Liquidity risks associated with cryptocurrency exchange services
What are the risks/disadvantages associated with centralized crypto exchanges?
Centralized exchanges (CEXs) are run by a central authority that has full access to customer assets. CEXs fulfil trades much like a fiat exchange, where an order book ensures that there is enough liquidity. However, users on centralized exchanges are prone to liquidity crunches and security breaches.
- "Insecurity, risk of fund loss and thefts due to their centralized functioning. They are legally accountable and a custodian of users’ funds. 73% of centralized exchanges take custody of user funds, while 23% let users control keys⁴. They represent honeypots for hackers as they are responsible for billions of trades per day and store most of them on their servers.

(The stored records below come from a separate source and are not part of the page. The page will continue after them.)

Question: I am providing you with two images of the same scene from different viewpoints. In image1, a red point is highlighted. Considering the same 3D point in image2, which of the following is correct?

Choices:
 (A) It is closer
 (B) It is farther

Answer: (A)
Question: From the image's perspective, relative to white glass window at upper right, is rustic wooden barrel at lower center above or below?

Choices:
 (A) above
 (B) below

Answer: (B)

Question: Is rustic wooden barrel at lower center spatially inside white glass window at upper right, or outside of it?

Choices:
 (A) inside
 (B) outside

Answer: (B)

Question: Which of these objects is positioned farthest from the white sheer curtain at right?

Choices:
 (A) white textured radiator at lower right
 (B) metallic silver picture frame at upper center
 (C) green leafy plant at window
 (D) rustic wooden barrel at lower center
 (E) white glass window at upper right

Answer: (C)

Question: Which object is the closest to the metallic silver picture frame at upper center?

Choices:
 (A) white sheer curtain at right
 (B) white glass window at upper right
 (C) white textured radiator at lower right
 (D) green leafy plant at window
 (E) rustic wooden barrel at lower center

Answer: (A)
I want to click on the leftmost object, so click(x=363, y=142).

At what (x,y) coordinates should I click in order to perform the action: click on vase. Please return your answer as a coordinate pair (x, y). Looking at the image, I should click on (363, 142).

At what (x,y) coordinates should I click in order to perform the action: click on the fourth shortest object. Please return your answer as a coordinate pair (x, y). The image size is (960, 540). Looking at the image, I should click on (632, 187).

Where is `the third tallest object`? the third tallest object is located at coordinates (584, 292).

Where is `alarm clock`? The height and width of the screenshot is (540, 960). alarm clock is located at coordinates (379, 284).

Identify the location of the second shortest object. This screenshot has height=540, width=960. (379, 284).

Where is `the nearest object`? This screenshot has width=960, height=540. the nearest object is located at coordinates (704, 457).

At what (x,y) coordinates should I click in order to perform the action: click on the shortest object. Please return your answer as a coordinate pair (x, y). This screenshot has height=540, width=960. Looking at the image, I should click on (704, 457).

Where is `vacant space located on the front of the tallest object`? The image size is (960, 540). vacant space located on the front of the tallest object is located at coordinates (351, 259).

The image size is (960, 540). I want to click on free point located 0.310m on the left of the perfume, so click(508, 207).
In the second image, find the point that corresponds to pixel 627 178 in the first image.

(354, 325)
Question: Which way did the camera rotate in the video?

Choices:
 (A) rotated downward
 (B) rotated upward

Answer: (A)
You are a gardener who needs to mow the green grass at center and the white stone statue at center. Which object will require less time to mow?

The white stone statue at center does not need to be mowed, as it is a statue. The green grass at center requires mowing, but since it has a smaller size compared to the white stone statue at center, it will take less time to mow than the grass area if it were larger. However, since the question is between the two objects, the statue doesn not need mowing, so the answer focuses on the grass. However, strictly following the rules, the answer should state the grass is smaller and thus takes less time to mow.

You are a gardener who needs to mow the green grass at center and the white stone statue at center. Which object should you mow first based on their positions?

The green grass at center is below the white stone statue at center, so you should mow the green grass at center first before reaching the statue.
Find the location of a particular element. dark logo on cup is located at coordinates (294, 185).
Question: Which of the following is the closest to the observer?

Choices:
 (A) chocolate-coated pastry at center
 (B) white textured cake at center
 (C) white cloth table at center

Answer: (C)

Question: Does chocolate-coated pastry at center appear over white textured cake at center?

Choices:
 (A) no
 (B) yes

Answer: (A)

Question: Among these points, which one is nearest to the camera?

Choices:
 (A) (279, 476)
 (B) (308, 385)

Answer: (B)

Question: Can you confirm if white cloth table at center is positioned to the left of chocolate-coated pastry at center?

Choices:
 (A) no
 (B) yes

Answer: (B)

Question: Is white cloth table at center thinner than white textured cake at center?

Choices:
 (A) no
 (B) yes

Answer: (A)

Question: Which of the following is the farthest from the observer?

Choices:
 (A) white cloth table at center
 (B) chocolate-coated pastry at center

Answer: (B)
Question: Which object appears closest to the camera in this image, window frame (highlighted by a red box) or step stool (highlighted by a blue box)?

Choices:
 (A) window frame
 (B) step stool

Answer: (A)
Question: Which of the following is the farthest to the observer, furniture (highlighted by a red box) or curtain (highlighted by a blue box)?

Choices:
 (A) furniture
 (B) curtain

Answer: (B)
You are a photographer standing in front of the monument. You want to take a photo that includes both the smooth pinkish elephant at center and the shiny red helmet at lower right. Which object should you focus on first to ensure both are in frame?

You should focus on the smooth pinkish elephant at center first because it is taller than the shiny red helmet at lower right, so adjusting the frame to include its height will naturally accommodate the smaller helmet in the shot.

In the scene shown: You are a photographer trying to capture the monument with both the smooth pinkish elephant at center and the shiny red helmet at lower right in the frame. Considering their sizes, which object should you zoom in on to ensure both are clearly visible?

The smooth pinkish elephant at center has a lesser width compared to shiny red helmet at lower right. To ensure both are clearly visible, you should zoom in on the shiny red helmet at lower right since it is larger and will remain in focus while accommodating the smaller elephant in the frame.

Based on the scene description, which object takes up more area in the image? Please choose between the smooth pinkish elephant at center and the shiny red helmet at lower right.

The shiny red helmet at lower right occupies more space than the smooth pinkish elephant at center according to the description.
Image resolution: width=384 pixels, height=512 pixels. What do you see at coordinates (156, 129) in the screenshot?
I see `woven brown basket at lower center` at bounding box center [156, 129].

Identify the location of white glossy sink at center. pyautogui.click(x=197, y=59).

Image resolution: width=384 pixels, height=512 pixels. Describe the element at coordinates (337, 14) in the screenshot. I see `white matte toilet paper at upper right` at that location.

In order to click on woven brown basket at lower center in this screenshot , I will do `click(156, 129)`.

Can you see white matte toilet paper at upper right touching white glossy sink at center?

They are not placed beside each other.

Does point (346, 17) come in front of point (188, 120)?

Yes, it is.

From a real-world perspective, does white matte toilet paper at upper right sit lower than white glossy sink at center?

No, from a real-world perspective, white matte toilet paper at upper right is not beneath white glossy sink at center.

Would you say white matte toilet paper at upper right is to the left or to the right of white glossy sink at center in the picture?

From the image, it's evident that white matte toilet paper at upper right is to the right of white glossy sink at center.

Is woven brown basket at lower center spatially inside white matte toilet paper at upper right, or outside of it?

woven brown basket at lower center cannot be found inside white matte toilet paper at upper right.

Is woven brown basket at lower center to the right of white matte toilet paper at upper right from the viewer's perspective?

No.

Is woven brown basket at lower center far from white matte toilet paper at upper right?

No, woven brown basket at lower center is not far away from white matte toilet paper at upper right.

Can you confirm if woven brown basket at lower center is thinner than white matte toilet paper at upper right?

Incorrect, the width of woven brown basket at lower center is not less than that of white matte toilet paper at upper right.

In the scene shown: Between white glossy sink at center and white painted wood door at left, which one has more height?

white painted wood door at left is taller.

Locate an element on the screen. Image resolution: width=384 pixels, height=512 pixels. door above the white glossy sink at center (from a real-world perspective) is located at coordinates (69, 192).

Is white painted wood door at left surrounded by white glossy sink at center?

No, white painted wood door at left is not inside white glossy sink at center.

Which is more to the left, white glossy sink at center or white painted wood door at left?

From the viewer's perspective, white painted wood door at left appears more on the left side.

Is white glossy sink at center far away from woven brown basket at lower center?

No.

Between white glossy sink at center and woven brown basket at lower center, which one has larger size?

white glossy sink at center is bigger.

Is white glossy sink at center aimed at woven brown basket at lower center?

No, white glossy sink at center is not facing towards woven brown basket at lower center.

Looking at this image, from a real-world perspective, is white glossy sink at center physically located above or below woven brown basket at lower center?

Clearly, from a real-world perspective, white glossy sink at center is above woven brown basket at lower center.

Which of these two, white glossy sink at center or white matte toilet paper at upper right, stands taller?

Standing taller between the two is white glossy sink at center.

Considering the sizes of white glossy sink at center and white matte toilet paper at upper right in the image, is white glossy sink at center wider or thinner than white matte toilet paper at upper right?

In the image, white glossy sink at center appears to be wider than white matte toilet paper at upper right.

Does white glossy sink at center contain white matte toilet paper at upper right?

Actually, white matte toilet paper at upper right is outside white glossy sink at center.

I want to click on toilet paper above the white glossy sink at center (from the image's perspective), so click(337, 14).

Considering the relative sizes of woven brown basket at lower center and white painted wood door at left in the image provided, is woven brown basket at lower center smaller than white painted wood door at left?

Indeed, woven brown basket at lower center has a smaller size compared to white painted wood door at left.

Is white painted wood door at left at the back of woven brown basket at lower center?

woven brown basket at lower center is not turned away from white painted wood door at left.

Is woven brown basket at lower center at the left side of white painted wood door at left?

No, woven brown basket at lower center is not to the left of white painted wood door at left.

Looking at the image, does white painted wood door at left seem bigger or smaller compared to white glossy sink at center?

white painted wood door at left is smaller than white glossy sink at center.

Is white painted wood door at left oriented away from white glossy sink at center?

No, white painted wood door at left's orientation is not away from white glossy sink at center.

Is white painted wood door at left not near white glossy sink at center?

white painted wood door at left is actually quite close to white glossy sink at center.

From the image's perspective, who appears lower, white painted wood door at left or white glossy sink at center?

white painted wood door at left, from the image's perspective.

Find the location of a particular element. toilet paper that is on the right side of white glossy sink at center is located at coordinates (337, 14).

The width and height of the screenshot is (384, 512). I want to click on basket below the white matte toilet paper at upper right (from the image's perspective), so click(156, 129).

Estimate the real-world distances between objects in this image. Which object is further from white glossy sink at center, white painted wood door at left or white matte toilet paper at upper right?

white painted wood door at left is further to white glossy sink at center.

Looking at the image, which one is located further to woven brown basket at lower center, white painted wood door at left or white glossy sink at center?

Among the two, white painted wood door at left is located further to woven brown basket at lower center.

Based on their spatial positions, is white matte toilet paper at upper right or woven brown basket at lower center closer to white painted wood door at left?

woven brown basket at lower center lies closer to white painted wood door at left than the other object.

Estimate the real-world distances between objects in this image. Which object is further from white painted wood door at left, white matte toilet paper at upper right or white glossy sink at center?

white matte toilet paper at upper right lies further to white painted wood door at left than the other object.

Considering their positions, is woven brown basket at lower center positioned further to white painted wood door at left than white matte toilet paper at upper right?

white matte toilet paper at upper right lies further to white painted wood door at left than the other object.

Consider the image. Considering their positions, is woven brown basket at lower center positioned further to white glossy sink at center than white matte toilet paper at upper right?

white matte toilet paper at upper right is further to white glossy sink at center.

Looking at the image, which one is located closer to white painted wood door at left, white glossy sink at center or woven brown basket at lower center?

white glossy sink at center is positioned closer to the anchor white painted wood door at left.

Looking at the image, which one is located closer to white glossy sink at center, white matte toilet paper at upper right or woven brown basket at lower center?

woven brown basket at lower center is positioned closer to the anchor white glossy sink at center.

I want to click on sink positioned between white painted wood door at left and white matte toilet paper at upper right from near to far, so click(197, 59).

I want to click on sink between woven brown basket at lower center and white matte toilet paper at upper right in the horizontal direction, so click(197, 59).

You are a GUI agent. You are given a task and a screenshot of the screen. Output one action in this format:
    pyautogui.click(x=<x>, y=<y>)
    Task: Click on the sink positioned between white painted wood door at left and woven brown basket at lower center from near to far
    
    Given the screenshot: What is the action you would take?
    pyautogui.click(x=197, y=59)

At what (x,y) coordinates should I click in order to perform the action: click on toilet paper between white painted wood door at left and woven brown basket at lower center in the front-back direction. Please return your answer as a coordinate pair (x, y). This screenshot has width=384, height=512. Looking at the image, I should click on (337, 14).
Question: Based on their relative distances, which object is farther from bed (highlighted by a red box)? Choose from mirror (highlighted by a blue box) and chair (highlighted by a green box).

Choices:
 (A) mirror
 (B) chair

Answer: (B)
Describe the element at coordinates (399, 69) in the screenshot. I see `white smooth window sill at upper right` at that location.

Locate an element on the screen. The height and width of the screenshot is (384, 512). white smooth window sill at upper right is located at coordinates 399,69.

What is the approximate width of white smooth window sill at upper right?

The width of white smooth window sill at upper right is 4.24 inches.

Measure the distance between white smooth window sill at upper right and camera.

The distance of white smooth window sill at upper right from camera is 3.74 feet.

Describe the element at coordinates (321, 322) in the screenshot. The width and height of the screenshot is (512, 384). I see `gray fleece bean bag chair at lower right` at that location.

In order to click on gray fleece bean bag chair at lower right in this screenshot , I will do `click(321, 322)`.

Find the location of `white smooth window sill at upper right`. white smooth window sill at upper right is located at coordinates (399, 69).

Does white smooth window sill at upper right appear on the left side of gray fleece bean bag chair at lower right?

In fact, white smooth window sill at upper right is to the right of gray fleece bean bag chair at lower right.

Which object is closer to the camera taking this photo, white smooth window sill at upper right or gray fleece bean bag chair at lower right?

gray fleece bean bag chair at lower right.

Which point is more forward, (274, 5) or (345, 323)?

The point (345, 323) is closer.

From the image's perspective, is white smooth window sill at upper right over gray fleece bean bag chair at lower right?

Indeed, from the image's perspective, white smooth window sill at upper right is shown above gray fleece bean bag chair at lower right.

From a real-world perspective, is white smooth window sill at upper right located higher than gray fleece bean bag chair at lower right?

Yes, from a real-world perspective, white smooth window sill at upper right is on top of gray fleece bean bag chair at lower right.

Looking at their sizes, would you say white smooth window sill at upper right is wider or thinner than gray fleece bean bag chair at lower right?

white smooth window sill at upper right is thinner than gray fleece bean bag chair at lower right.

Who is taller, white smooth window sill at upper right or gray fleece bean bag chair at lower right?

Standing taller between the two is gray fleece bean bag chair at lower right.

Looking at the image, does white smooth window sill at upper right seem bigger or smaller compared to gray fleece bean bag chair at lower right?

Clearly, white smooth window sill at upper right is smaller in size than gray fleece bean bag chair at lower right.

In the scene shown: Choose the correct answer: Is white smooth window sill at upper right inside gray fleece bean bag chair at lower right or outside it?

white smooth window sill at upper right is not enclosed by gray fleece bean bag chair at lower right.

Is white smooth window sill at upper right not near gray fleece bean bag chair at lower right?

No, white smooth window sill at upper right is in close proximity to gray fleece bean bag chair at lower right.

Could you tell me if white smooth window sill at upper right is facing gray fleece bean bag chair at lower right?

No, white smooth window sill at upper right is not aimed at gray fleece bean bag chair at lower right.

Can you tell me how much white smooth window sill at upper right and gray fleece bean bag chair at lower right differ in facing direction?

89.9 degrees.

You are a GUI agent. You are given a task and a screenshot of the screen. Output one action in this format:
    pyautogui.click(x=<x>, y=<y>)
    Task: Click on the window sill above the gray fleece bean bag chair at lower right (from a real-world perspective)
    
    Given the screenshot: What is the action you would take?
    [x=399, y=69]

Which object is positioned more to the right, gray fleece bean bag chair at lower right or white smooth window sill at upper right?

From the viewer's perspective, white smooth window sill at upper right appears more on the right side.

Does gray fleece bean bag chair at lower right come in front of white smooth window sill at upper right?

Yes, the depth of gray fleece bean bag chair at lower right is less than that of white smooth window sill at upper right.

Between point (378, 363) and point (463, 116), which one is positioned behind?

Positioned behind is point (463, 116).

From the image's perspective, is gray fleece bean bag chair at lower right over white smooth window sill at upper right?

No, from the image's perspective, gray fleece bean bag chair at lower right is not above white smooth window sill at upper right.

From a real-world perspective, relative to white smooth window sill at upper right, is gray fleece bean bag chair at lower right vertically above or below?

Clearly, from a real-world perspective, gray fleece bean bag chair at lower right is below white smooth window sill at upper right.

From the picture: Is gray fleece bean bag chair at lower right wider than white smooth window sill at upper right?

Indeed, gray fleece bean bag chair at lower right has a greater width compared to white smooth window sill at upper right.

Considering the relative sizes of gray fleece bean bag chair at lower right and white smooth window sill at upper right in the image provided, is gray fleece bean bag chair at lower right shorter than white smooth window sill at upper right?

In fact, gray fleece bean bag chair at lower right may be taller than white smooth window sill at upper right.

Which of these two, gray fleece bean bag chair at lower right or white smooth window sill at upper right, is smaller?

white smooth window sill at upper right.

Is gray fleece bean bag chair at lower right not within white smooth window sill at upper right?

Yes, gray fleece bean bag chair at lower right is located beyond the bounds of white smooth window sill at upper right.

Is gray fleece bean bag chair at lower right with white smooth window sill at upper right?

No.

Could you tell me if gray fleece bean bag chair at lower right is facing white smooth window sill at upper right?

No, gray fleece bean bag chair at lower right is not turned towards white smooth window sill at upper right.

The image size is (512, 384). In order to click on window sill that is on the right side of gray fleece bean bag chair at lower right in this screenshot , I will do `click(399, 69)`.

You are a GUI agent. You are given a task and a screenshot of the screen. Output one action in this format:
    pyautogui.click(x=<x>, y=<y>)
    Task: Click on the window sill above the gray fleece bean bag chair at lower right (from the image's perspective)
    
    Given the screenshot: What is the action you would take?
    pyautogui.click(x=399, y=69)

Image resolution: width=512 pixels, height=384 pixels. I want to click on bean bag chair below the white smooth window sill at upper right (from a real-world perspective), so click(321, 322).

- A lack of liquidity: large orders struggle to be matched. Even at an all-time-high, volumes remain low (compared to traditional markets).
- A fragmented (not to say decentralized) market: divides the global liquidity into a few main marketplaces. No clear market leader in terms of volume, which increases the liquidity problem.
- A high level of risks for users due to potential performance issues, market manipulation, hardware failures, latency problems, and many other inherent problems when it comes to dealing with large volumes…
- A lack of trust and transparency: actual costs and processes of trading are opaque and involve high trading costs, often higher than announced fees and higher delays due to peaks of demand badly managed. Plus, they can front-run orders, which is illegal.
- A lack of educated users: markets are flooded by pure speculators unaware of safe ways to deal with cryptocurrencies."
Source: Consensys, last revised 1 Jan 2018
"Disadvantages of Centralized Cryptocurrency Exchanges
1. Hacking risk
Centralized exchanges are operated by companies that are responsible for the holdings of their customers. Large exchanges usually hold billions of dollars worth of bitcoin, making them a target for hackers and theft.
An example of such an incident is Mt.Gox, which was once the world’s largest cryptocurrency exchange company before it reported the theft of 850,000 bitcoins, leading to its collapse.
2. Transaction fees
Unlike peer-to-peer transactions, centralized exchanges often charge high transaction fees for their services and convenience, which can be especially high when trading in large amounts.
3. Custody of digital assets and risk of fraud
Lastly and most importantly, most CEXs will hold your digital asset as a custodian in their own digital wallet rather than allow you to store your private keys on your own digital wallet. While more convenient when you want to trade, there are drawbacks, namely the risk of the centralized cryptocurrency exchange failing and fraud.
Recent examples include the failure of the 50 USD billion algorithmic stablecoin TerraUSD and sister token Luna, the bankruptcies of hedge fund Three Arrows Capital, lender Celsius Network, broker Voyager Digital and the sudden collapse of FTX and Alameda Research."